Jonathan Foo

Personal information
- Full name: Jonathan Alexander Foo
- Born: 11 September 1990 (age 35) Port Mourant, Guyana
- Batting: Right-handed
- Bowling: Leg spin & googly
- Role: All rounder
- Source: CricInfo, 12 March 2017

= Jonathan Foo =

Guyanese cricketer

Jonathan Alexander Foo (born 11 September 1990) is a Guyanese cricketer. An all-rounder, Foo is a leg spin bowler and lower order batsman for Guyana who made his national debut in the 2010 Caribbean Twenty20. He played a leading role in the final of that tournament, scoring 42 runs from 17 balls to help Guyana to victory over Barbados.

Born in Port Mourant in the Berbice region of Guyana, Foo is Chinese on his father's side and his mother is Indian. He started playing cricket after watching his uncles play for Albion Sports Club.
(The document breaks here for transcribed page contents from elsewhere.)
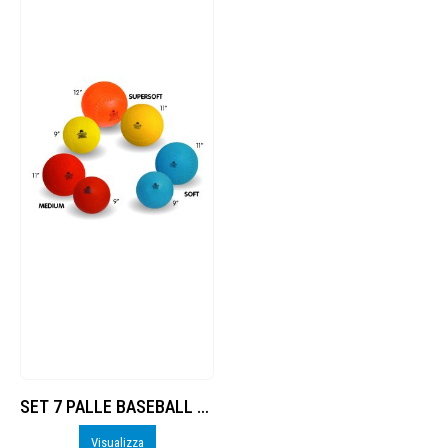
SET 7 PALLE BASEBALL / SOFTBALL Trial
Visualizza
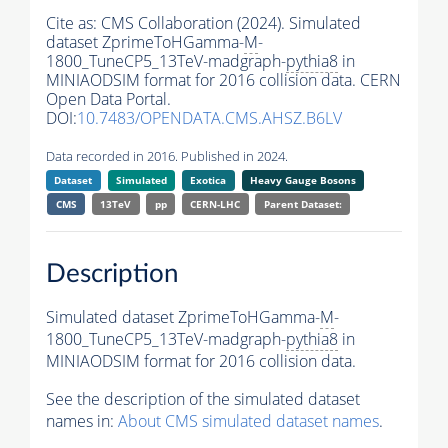
Cite as:
CMS Collaboration (2024). Simulated
dataset ZprimeToHGamma-
M
-
1800_TuneCP5_13TeV-madgraph-
pythia8
in
MINIAODSIM format for 2016 collision data. CERN
Open Data Portal.
DOI:
10.7483/OPENDATA.CMS.AHSZ.B6LV
Data recorded in 2016. Published in 2024.
Dataset
Simulated
Exotica
Heavy Gauge Bosons
CMS
13TeV
pp
CERN-LHC
Parent Dataset:
Description
Simulated dataset ZprimeToHGamma-
M
-
1800_TuneCP5_13TeV-madgraph-
pythia8
in
MINIAODSIM format for 2016 collision data.
See the description of the simulated dataset
names in:
About CMS simulated dataset names
.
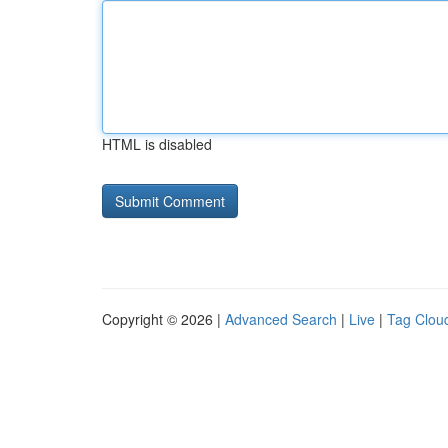
HTML is disabled
Copyright © 2026 |
Advanced Search
|
Live
|
Tag Clou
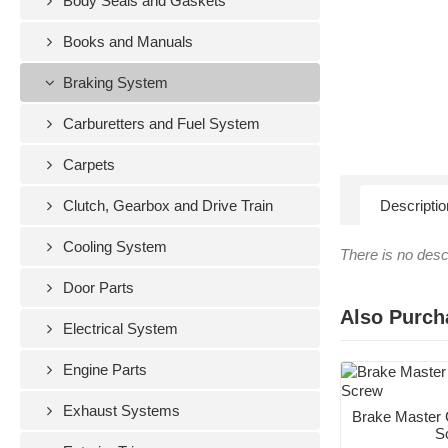
Body Seals and Gaskets
Books and Manuals
Braking System
Carburetters and Fuel System
Carpets
Clutch, Gearbox and Drive Train
Descriptio
Cooling System
There is no descr
Door Parts
Also Purch
Electrical System
Engine Parts
Exhaust Systems
Brake Master 
S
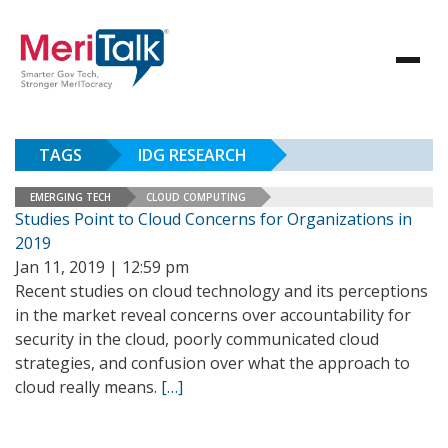
TAGS
IDG RESEARCH
EMERGING TECH
CLOUD COMPUTING
Studies Point to Cloud Concerns for Organizations in
2019
Jan 11, 2019 | 12:59 pm
Recent studies on cloud technology and its perceptions
in the market reveal concerns over accountability for
security in the cloud, poorly communicated cloud
strategies, and confusion over what the approach to
cloud really means.
[…]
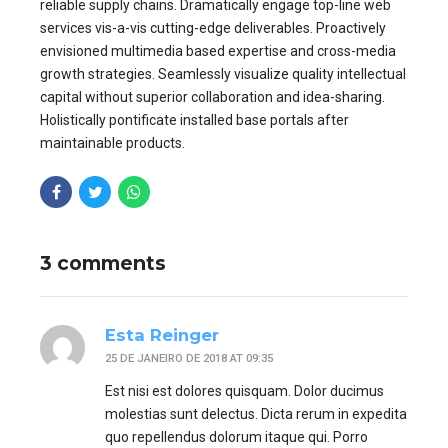
reliable supply chains. Dramatically engage top-line web
services vis-a-vis cutting-edge deliverables. Proactively
envisioned multimedia based expertise and cross-media
growth strategies. Seamlessly visualize quality intellectual
capital without superior collaboration and idea-sharing.
Holistically pontificate installed base portals after
maintainable products.
3 comments
Esta Reinger
25 DE JANEIRO DE 2018 AT 09:35
Est nisi est dolores quisquam. Dolor ducimus
molestias sunt delectus. Dicta rerum in expedita
quo repellendus dolorum itaque qui. Porro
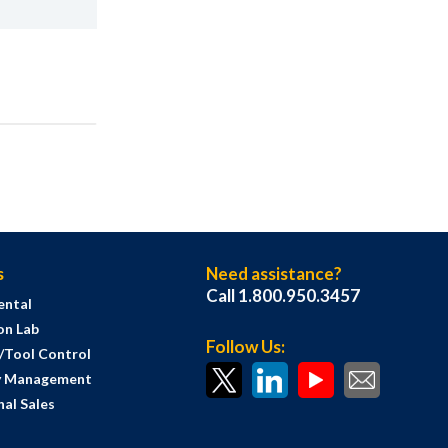
s
Need assistance?
Call 1.800.950.3457
ental
on Lab
Follow Us:
s/Tool Control
y Management
al Sales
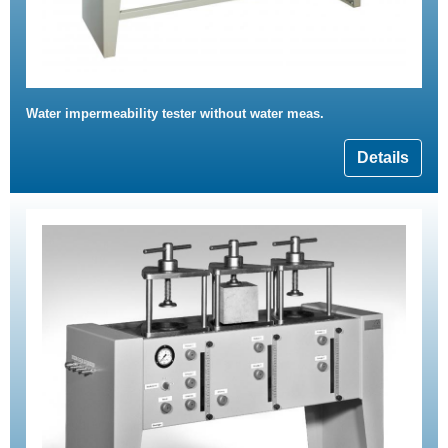
Water impermeability tester without water meas.
Details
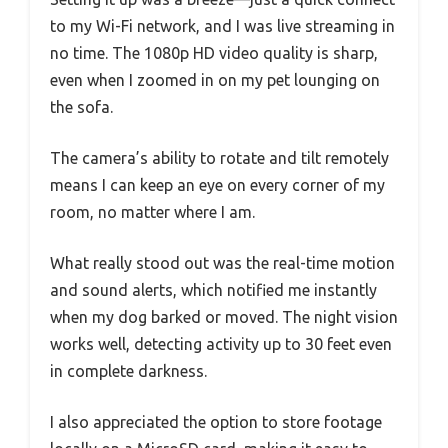
to my Wi-Fi network, and I was live streaming in
no time. The 1080p HD video quality is sharp,
even when I zoomed in on my pet lounging on
the sofa.
The camera’s ability to rotate and tilt remotely
means I can keep an eye on every corner of my
room, no matter where I am.
What really stood out was the real-time motion
and sound alerts, which notified me instantly
when my dog barked or moved. The night vision
works well, detecting activity up to 30 feet even
in complete darkness.
I also appreciated the option to store footage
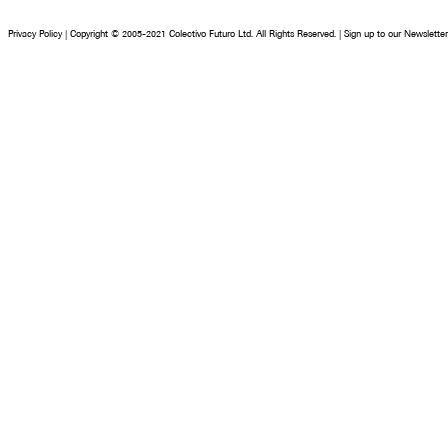
Privacy Policy
|
Copyright © 2005-2021 Colectivo Futuro Ltd. All Rights Reserved.
|
Sign up to our Newsletter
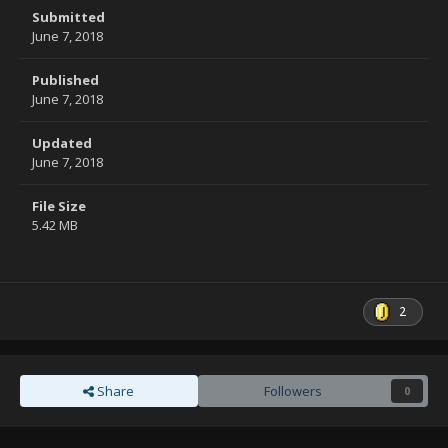
Submitted
June 7, 2018
Published
June 7, 2018
Updated
June 7, 2018
File Size
5.42 MB
2
Share
Followers
0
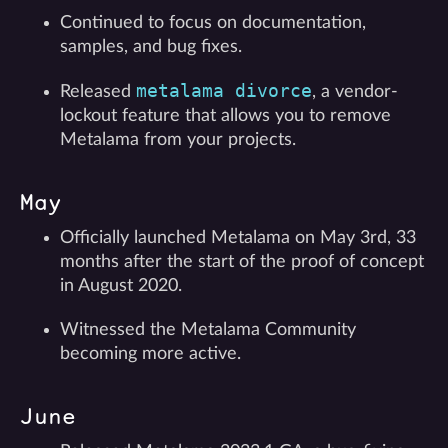
Continued to focus on documentation,
samples, and bug fixes.
metalama divorce
Released
, a vendor-
lockout feature that allows you to remove
Metalama from your projects.
May
Officially launched Metalama on May 3rd, 33
months after the start of the proof of concept
in August 2020.
Witnessed the Metalama Community
becoming more active.
June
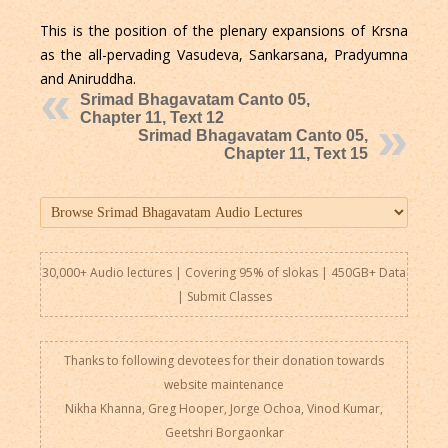
This is the position of the plenary expansions of Krsna
as the all-pervading Vasudeva, Sankarsana, Pradyumna
and Aniruddha.
Srimad Bhagavatam Canto 05,
Chapter 11, Text 12
Srimad Bhagavatam Canto 05,
Chapter 11, Text 15
30,000+ Audio lectures | Covering 95% of slokas | 450GB+ Data
|
Submit Classes
Thanks to following devotees for their donation towards
website maintenance
Nikha Khanna, Greg Hooper, Jorge Ochoa, Vinod Kumar,
Geetshri Borgaonkar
When he was 12, he was chosen for the Guyana Under-15 team which competed in the WICB tournament in St Vincent in 2003. He also played in the Under-17 and Under 20 teams.

In 2010 he played for Guyana in the inaugural West Indies Cricket Board Caribbean T20 title. He played for Albion Cricket Club in the interim, and in 2015, he returned to the Guyana national team.

He was selected by the Jamaica Tallawahs for the 2016 CPL, and was selected by the same team in the player draft for the 2017 edition. He has taken part in both editions of the Hong Kong T20 Blitz, playing for the Hung Hom JD Jaguars.

In October 2019, he was named in Guyana's squad for the 2019–20 Regional Super50 tournament.

He signed for the Philadelphians, which play in the Minor League Cricket season.